Aim of the task:
Where in the records does the word "free" occur? Copy each line in which it does.

___ Data supplied

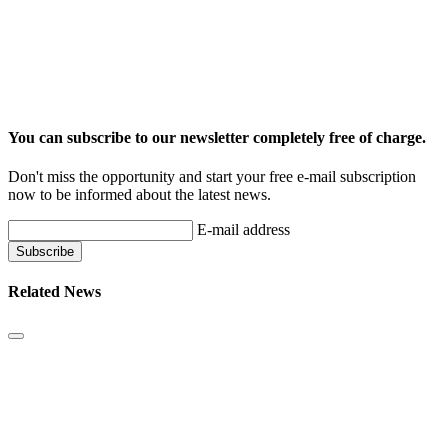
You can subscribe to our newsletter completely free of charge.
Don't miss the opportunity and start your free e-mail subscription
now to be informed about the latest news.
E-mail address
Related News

______
___ Data supplied

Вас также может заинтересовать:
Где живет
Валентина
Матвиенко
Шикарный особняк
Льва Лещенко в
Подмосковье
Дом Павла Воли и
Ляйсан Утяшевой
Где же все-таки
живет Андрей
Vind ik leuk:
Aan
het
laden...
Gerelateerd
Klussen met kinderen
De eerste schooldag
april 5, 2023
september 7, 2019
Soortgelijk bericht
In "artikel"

______
___ Data supplied

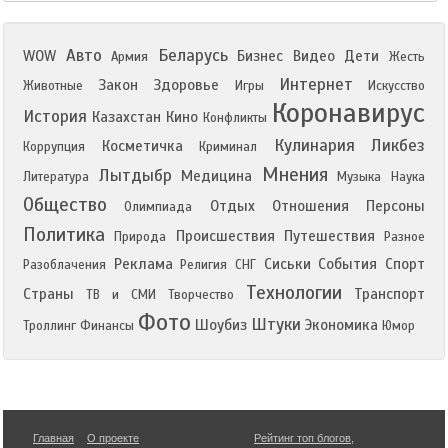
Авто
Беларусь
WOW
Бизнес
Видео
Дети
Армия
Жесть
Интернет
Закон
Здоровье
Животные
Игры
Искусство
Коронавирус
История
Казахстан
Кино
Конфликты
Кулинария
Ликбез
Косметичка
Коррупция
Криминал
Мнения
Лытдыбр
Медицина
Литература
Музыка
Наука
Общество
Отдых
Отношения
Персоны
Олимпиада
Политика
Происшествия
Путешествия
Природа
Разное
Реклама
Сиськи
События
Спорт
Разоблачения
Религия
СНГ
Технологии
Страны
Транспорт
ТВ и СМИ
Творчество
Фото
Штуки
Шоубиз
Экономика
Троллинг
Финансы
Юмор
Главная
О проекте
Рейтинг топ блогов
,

______

Task response:
You can subscribe to our newsletter completely free of charge.
Don't miss the opportunity and start your free e-mail subscription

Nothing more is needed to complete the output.